▶ _EXERCISE DETAILS_
For the records below, say how many lines contain the string "available". Give the number only.
******************************
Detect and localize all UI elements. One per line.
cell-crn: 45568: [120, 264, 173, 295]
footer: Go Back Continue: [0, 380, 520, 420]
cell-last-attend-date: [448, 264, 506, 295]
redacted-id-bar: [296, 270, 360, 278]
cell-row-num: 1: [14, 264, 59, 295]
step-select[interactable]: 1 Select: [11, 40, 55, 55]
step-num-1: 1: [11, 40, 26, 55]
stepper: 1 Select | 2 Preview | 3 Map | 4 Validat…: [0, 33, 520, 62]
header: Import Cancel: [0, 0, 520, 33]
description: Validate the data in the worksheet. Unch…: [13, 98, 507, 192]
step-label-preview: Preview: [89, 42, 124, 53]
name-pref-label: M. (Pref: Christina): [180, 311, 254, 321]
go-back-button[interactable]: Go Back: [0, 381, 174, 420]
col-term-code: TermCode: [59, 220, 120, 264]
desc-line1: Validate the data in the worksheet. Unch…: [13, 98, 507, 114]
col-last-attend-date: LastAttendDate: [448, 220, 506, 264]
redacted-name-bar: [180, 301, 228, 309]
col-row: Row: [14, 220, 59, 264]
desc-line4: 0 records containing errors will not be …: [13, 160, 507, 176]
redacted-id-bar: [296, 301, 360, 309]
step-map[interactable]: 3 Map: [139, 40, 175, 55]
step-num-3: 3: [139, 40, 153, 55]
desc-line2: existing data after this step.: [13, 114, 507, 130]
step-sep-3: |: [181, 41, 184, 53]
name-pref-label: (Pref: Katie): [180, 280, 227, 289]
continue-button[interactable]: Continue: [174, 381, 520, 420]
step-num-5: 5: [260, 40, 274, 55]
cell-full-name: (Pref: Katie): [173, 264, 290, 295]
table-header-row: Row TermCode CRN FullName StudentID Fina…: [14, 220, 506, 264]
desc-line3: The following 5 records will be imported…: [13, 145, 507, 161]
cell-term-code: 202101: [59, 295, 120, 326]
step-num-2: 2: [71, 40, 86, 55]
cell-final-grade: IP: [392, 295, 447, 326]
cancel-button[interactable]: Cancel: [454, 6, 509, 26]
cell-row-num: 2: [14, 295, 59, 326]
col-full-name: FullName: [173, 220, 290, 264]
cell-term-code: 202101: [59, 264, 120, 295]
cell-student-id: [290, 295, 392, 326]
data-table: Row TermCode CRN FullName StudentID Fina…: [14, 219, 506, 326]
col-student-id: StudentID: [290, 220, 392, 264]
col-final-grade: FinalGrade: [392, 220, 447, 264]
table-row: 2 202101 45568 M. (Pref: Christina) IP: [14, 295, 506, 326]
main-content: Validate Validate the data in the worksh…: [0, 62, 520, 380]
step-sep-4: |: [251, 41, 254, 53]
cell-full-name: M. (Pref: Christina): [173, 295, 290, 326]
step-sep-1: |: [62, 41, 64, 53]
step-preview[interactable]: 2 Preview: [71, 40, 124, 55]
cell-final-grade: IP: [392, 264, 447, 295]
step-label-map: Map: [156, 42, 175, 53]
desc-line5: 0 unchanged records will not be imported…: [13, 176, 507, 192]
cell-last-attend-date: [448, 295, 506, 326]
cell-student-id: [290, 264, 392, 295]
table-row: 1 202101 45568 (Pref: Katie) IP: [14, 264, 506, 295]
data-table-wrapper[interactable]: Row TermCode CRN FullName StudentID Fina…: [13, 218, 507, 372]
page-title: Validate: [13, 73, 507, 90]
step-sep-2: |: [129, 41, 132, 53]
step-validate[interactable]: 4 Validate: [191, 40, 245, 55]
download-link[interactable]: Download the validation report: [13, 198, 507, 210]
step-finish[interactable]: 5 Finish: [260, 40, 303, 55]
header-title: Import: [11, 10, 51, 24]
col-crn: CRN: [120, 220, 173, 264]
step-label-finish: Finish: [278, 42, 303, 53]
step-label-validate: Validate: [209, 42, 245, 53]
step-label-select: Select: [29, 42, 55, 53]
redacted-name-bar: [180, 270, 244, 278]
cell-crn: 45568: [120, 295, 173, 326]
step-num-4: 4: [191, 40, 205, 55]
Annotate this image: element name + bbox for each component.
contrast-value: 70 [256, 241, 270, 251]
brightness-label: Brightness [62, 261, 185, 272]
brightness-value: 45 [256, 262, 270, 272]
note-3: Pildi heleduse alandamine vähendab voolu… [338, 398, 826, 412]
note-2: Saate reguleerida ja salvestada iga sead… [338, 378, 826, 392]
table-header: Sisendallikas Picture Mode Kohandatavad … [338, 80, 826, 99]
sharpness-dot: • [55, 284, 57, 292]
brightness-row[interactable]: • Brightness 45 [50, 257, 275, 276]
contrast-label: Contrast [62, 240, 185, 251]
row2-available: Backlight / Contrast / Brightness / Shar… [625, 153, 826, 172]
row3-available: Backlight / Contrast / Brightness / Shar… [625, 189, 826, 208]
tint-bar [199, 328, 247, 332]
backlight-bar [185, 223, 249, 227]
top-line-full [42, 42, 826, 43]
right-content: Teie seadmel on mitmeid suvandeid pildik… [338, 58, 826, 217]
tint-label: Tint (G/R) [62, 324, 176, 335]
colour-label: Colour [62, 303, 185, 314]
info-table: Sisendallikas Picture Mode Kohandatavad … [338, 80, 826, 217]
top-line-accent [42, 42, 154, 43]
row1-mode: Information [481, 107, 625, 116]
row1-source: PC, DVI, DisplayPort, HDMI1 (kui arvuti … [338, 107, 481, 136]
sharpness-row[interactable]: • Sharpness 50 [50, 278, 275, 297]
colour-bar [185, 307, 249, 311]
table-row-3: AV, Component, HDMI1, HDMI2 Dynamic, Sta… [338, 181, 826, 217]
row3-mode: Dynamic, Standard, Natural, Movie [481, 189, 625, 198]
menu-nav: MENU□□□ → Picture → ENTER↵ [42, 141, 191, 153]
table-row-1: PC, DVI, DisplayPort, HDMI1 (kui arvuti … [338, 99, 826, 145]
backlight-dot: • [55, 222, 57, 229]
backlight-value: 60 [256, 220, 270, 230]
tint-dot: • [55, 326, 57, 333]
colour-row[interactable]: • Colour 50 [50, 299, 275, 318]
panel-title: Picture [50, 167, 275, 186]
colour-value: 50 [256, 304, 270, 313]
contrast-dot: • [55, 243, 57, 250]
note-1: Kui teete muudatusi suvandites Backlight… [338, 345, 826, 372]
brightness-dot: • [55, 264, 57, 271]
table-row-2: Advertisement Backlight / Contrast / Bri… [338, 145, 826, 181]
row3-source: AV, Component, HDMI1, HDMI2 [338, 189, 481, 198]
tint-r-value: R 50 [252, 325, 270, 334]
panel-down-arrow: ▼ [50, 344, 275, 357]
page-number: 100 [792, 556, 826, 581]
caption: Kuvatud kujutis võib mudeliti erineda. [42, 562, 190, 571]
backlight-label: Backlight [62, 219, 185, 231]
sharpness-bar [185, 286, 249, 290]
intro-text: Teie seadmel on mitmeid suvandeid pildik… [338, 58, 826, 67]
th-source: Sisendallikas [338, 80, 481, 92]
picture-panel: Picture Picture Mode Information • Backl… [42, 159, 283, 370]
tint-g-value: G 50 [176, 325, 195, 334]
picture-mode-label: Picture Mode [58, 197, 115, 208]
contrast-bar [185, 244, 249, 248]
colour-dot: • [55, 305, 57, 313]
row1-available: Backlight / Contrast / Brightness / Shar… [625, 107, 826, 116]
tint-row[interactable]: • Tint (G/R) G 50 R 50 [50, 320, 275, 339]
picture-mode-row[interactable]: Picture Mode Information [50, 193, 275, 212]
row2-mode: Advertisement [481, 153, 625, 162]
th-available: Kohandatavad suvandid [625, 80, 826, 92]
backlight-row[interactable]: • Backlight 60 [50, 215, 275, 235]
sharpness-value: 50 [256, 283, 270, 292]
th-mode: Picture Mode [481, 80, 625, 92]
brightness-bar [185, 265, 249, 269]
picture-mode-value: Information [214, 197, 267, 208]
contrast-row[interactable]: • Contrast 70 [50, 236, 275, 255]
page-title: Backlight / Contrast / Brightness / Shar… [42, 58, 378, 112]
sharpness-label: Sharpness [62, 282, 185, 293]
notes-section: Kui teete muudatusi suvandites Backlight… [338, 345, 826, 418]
******************************
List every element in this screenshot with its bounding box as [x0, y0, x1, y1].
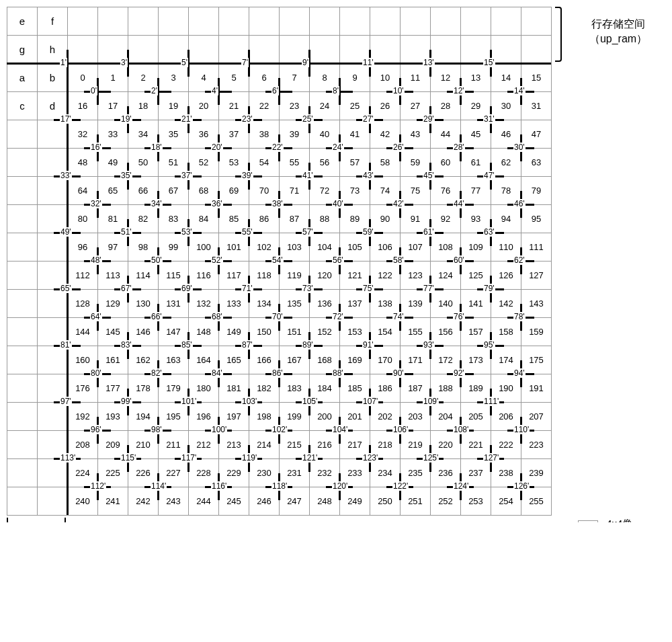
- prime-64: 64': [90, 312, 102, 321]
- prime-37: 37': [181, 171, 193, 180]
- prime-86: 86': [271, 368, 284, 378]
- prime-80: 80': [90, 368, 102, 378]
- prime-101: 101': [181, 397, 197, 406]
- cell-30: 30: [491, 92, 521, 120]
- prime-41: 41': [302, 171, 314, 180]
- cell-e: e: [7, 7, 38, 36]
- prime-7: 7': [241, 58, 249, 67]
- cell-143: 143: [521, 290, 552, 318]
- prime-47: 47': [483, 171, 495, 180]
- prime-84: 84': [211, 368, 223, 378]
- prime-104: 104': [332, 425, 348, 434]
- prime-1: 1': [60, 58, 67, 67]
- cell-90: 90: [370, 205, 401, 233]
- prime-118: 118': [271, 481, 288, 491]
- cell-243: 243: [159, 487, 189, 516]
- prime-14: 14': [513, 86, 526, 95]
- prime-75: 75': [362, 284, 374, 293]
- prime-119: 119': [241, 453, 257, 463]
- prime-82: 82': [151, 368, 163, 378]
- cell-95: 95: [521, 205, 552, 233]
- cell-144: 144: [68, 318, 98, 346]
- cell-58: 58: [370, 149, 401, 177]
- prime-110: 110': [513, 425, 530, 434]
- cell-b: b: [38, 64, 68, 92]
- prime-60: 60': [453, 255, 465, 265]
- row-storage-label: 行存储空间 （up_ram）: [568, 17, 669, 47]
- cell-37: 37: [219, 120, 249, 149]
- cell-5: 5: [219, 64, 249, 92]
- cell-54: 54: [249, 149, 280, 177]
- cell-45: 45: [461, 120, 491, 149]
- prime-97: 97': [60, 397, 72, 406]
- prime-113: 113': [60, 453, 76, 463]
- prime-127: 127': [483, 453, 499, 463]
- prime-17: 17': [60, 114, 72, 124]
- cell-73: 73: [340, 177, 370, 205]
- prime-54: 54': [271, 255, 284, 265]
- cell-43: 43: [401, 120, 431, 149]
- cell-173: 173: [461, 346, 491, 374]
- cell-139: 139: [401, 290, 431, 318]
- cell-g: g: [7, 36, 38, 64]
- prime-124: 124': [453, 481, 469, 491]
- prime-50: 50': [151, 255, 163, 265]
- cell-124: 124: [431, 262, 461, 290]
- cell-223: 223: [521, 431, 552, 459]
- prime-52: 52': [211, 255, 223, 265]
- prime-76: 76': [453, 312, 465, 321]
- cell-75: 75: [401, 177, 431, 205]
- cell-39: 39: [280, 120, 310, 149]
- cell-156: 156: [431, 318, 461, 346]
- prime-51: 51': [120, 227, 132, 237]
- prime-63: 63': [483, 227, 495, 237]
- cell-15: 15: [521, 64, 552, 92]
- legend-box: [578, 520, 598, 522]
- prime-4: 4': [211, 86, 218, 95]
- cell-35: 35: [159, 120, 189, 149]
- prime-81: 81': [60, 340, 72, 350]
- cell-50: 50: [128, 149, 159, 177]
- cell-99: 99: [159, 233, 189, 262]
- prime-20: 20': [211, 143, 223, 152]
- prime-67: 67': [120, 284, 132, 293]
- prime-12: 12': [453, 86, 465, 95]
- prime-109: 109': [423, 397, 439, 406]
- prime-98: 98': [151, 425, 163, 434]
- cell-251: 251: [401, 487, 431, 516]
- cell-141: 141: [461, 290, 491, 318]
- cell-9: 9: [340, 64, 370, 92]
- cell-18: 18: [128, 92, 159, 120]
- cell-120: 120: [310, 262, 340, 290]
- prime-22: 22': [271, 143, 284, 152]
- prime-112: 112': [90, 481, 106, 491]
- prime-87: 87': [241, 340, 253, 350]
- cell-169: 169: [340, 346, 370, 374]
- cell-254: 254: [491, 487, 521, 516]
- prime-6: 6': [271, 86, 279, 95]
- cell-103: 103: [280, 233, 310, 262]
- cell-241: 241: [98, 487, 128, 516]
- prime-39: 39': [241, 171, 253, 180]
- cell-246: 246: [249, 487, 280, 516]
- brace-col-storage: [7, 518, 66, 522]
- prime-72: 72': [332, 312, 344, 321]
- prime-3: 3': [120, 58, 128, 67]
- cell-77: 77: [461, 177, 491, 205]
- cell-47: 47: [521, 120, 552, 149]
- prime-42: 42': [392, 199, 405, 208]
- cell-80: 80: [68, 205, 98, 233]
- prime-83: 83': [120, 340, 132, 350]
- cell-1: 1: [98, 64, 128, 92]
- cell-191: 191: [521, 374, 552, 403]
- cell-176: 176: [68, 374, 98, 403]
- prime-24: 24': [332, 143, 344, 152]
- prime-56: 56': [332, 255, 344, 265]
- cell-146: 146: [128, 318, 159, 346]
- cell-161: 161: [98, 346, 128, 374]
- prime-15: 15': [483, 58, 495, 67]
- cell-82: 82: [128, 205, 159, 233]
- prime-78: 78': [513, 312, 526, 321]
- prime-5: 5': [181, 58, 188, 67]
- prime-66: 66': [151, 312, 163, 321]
******************************
▶ _RESULT OF THIS TASK_
4